Le groupe Volkswagen s’attend à des semaines conflictuelles à la fin de l’été et à l’automne, car, selon les estimations du conseil de production, jusqu’à 140 000 emplois pourraient être menacés en raison du programme d’économies. Cela fait suite à une réunion tendue du conseil de surveillance il y a quelques jours. Le conseil de production (Betriebsrat) a annoncé vendredi la tenue de rassemblements de travailleurs fin août sur les plus grands sites, où la direction du groupe devra répondre aux questions des employés.
Les représentants des travailleurs exigent que le directoire « parle enfin ouvertement » de ses plans d’économies, comme indiqué dans l’édition du magazine du conseil de production „Mitbestimmen“, publiée vendredi. Ils ont l’intention de s’opposer à la possible fermeture d’usines et avaient déjà averti de la convocation de rassemblements si la direction n’explique pas ses intentions. Les représentants des travailleurs considèrent la dernière déclaration interne du directeur général Oliver Blume comme insuffisamment concrète. Il est prévu que Blume et le directeur de la marque Volkswagen, Thomas Schäfer, interviennent personnellement lors de plusieurs rassemblements de travailleurs.
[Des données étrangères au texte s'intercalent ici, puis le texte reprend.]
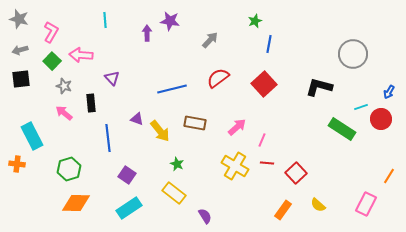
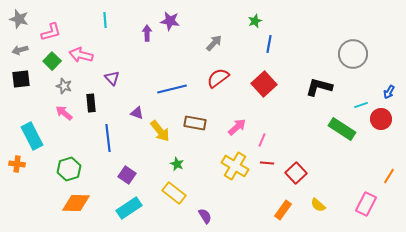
pink L-shape at (51, 32): rotated 45 degrees clockwise
gray arrow at (210, 40): moved 4 px right, 3 px down
pink arrow at (81, 55): rotated 10 degrees clockwise
cyan line at (361, 107): moved 2 px up
purple triangle at (137, 119): moved 6 px up
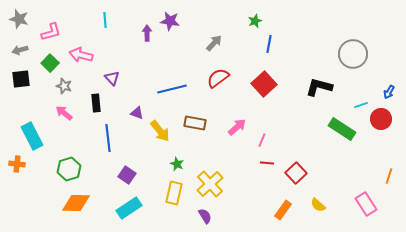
green square at (52, 61): moved 2 px left, 2 px down
black rectangle at (91, 103): moved 5 px right
yellow cross at (235, 166): moved 25 px left, 18 px down; rotated 16 degrees clockwise
orange line at (389, 176): rotated 14 degrees counterclockwise
yellow rectangle at (174, 193): rotated 65 degrees clockwise
pink rectangle at (366, 204): rotated 60 degrees counterclockwise
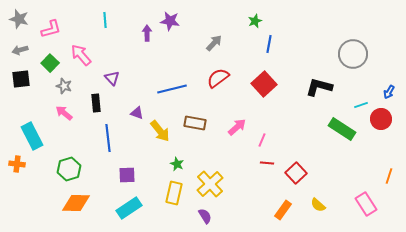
pink L-shape at (51, 32): moved 3 px up
pink arrow at (81, 55): rotated 35 degrees clockwise
purple square at (127, 175): rotated 36 degrees counterclockwise
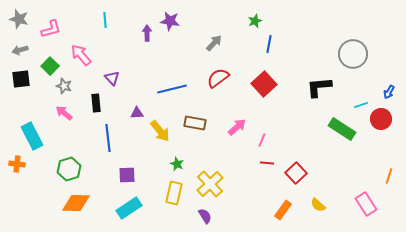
green square at (50, 63): moved 3 px down
black L-shape at (319, 87): rotated 20 degrees counterclockwise
purple triangle at (137, 113): rotated 24 degrees counterclockwise
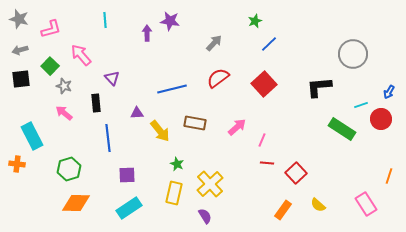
blue line at (269, 44): rotated 36 degrees clockwise
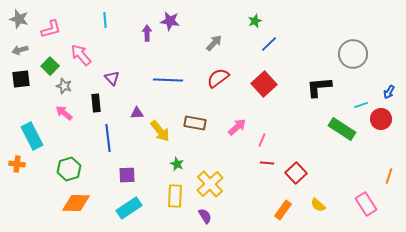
blue line at (172, 89): moved 4 px left, 9 px up; rotated 16 degrees clockwise
yellow rectangle at (174, 193): moved 1 px right, 3 px down; rotated 10 degrees counterclockwise
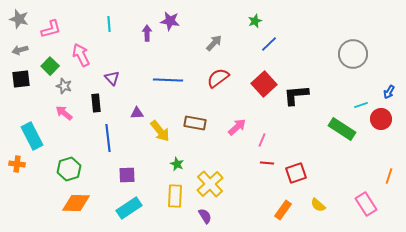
cyan line at (105, 20): moved 4 px right, 4 px down
pink arrow at (81, 55): rotated 15 degrees clockwise
black L-shape at (319, 87): moved 23 px left, 8 px down
red square at (296, 173): rotated 25 degrees clockwise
Nouvelles évaluations des réductions possibles
Dans sa déclaration, Blume a pour la première fois publié au sein de l’entreprise le chiffre de 50 000 emplois supplémentaires qui pourraient potentiellement être supprimés dans le monde. Selon lui, un tel nombre est envisageable si les frais généraux — c’est-à-dire les coûts d’administration, d’infrastructure et de services internes — sont réduits de 20 %, comme le prévoit le programme d’économies. C’est sur la base de ces données que le conseil de production a préparé sa propre évaluation de l’ampleur des réductions possibles.
En Allemagne, la décision de supprimer 50 000 emplois a déjà été prise il y a quelques mois. Selon Blume, jusqu’à 50 000 emplois supplémentaires pourraient être supprimés dans d’autres pays. De plus, la direction examine la possibilité de fermer quatre usines allemandes, où travaillent environ 40 000 personnes. Ainsi, selon les calculs du conseil de production, au total 140 000 emplois pourraient être menacés.
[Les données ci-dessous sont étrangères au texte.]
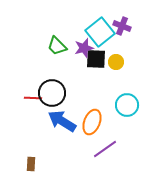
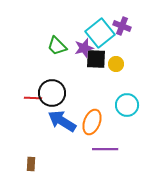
cyan square: moved 1 px down
yellow circle: moved 2 px down
purple line: rotated 35 degrees clockwise
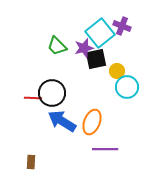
black square: rotated 15 degrees counterclockwise
yellow circle: moved 1 px right, 7 px down
cyan circle: moved 18 px up
brown rectangle: moved 2 px up
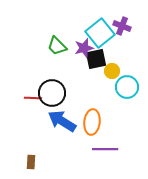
yellow circle: moved 5 px left
orange ellipse: rotated 15 degrees counterclockwise
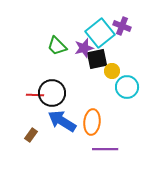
black square: moved 1 px right
red line: moved 2 px right, 3 px up
brown rectangle: moved 27 px up; rotated 32 degrees clockwise
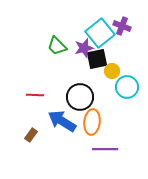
black circle: moved 28 px right, 4 px down
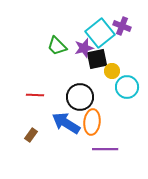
blue arrow: moved 4 px right, 2 px down
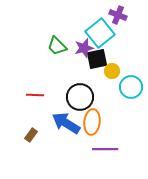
purple cross: moved 4 px left, 11 px up
cyan circle: moved 4 px right
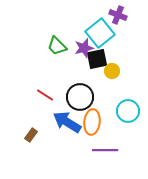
cyan circle: moved 3 px left, 24 px down
red line: moved 10 px right; rotated 30 degrees clockwise
blue arrow: moved 1 px right, 1 px up
purple line: moved 1 px down
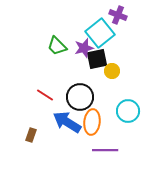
brown rectangle: rotated 16 degrees counterclockwise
Volkswagen a refusé vendredi de commenter ces évaluations, soulignant que les décisions finales n’ont pas encore été prises. Les premiers rassemblements de travailleurs auront lieu à Wolfsbourg mardi 25 août, et le même jour à Brunswick. Jusqu’au 31 août, des réunions similaires sont prévues à Emden, Zwickau, Chemnitz, Dresde, Cassel, Salzgitter et Hanovre.
Fermeture d’usines et décisions de personnel
Le calendrier des rassemblements n’inclut pas l’usine Audi de Neckarsulm, qui sera examinée séparément. Cette entreprise fait également partie de la liste des sites dont l’avenir est remis en question, avec les usines d’Emden, Zwickau et Hanovre. Après la fin des rassemblements de travailleurs, la prochaine réunion du conseil de surveillance doit avoir lieu, qui, selon les informations du F.A.Z., est prévue pour le 4 septembre.
Volkswagen traverse une crise et tente de réduire ses coûts. Depuis près d’un an, après le départ du membre du directoire chargé du personnel Gunnar Kilian, le poste de directeur des ressources humaines est vacant, et les fonctions sont temporairement assurées par le directeur de la marque Volkswagen, Thomas Schäfer. La principale candidate à ce poste est considérée comme étant Erika Rasch, l’actuelle directrice du personnel de l’entreprise Bosch, comme l’ont précédemment rapporté „Correctiv“ et „Handelsblatt“. Cependant, sa nomination lors de la réunion du conseil de surveillance de la semaine dernière n’a pas eu lieu en raison de désaccords autour du nouveau programme d’économies et de la possible création d’une direction technologique distincte au sein du directoire. Ni Volkswagen ni Bosch n’ont commenté ces informations.